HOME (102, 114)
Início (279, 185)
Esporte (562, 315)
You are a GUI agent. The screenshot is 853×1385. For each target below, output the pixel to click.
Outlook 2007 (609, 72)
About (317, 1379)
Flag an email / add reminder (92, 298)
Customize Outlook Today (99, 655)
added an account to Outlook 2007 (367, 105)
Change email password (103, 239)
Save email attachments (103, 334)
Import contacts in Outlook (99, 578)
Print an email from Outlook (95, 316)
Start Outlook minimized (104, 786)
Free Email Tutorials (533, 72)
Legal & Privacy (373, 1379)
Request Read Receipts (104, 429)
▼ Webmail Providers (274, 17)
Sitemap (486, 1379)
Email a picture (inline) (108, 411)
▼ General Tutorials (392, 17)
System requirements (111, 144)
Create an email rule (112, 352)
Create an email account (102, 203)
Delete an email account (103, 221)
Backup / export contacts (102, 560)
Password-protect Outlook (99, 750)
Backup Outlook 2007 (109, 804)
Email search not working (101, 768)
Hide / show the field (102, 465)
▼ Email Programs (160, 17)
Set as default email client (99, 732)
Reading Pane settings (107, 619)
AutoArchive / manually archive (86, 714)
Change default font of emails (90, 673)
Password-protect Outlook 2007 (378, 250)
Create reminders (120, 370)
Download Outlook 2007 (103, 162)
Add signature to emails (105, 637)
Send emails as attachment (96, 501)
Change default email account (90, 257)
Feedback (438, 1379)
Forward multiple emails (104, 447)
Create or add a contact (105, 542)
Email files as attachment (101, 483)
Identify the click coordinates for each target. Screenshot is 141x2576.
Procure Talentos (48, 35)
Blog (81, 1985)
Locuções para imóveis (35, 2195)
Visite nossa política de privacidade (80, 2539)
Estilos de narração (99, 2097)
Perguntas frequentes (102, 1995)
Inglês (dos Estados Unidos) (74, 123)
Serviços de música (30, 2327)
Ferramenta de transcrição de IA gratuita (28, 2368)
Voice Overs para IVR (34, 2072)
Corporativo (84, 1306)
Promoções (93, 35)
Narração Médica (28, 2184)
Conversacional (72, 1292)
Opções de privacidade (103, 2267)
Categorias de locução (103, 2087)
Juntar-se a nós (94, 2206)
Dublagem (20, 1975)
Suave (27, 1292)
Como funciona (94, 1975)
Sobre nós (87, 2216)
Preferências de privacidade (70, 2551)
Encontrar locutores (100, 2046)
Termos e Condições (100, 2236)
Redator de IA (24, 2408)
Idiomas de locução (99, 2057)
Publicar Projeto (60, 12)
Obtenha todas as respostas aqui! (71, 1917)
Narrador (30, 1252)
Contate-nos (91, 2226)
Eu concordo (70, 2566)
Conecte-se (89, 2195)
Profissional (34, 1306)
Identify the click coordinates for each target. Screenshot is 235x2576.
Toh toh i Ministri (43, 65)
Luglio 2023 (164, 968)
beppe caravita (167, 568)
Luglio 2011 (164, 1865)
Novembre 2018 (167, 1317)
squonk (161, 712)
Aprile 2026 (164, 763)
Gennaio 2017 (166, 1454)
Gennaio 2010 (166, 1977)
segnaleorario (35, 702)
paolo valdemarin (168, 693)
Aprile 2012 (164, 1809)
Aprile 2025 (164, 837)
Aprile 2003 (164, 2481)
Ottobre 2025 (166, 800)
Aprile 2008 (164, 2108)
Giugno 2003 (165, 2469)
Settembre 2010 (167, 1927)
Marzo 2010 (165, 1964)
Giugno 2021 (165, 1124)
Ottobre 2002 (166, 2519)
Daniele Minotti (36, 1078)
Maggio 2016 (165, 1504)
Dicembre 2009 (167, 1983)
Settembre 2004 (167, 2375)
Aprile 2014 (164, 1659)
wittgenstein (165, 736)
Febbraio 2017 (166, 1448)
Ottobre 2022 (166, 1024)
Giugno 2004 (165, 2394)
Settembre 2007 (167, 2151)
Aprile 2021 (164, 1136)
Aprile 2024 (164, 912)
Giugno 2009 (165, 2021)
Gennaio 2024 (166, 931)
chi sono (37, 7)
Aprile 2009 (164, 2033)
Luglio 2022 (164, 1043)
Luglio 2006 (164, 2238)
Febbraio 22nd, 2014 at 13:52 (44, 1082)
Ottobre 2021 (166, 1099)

- - - - - - -

* _THE TASK_
Count up the lines of the listing in which the word "account" occurs, then state that number by itself.

* _REPLY_
4